A case in point is the Indian government's AIDS control programme which is having some difficulty getting off the ground. While there can be no two opinions about the need for AIDS control, the question is one of approach. AIDS control necessarily involves sensitive issues which require close community contact and a holistic approach to health. Fortunately, there is now increasing recognition of this at the policy level.
And finally, training, health education and diagnostic health camps or mobile clinics can only result in positive health outcomes if there is constant follow-up. There is a tendency to think that diagnostic health camps with curative services will show results. In fact, it is the slow and regular follow-up activities, including intensive house-to-house visits, which ultimately result in changes. This is true for health education as well. The impact of educational activities through follow-up visits and discussions is rarely given as much attention as is required.

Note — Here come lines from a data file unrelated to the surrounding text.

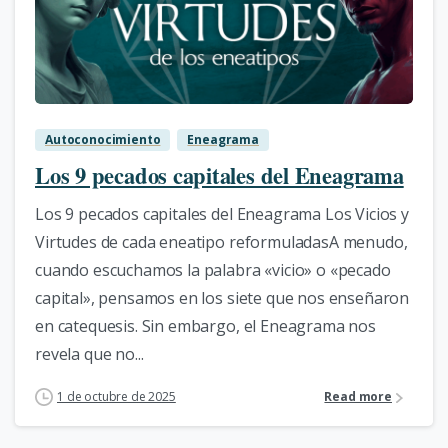
3
Autoconocimiento
Eneagrama
Los 9 pecados capitales del Eneagrama
Los 9 pecados capitales del Eneagrama Los Vicios y
Virtudes de cada eneatipo reformuladasA menudo,
cuando escuchamos la palabra «vicio» o «pecado
capital», pensamos en los siete que nos enseñaron
en catequesis. Sin embargo, el Eneagrama nos
revela que no...
1 de octubre de 2025
Read more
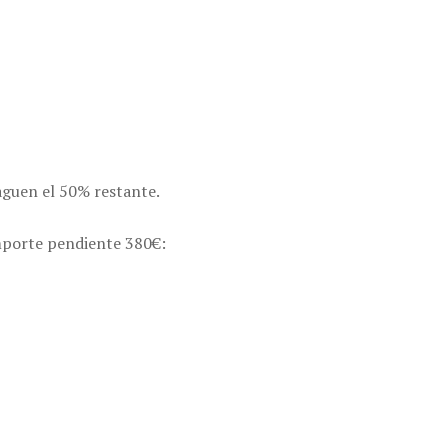
paguen el 50% restante.
importe pendiente 380€:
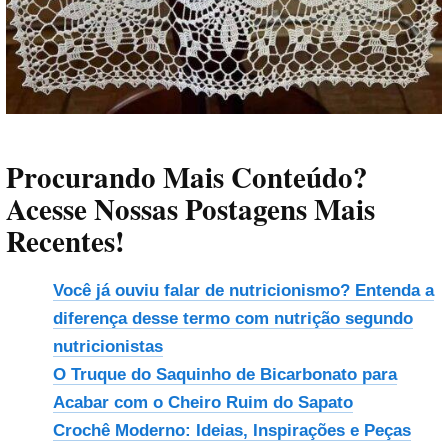
Procurando Mais Conteúdo?
Acesse Nossas Postagens Mais
Recentes!
Você já ouviu falar de nutricionismo? Entenda a
diferença desse termo com nutrição segundo
nutricionistas
O Truque do Saquinho de Bicarbonato para
Acabar com o Cheiro Ruim do Sapato
Crochê Moderno: Ideias, Inspirações e Peças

These then are some of the approaches which worked or are workable, and some which haven't, in SEWA's experience. Above all we have learned that organising people around their needs for work and health security is the key. What this means is that local people, especially women, should be encouraged to come together and collectively work to improve their own health - through local health cooperatives barefoot doctors training schools and other such initiatives. Only then will we be able to make health for all a reality for all Indians.
Notes
1. Noponen, Helzi & Kantor, Paula, Crises, Setbacks and Chronic Problems: The Determinants of Economic Stress Events Among poor Households in India, (unpublished) SEWA
2. SEWA Health Baseline Survey, 1999 (unpublished).
3. Schuler Sidney and Pandit Harshida, Empowerment and Reproductive Decision-making among Self Employed Women in Ahmedabad, draft report SEWA, February, 1994. See also: Population Research Centre, Utkal University, Bhubaneshwar and International Institute for Population Sciences, Bombay, National Family Health Survey 1993 - Orissa Summary Report, March, 1995.
4. SEWA Health Baseline Survey, Op.cit.
5. Food First, Unpublished Study, SEWA, 1990.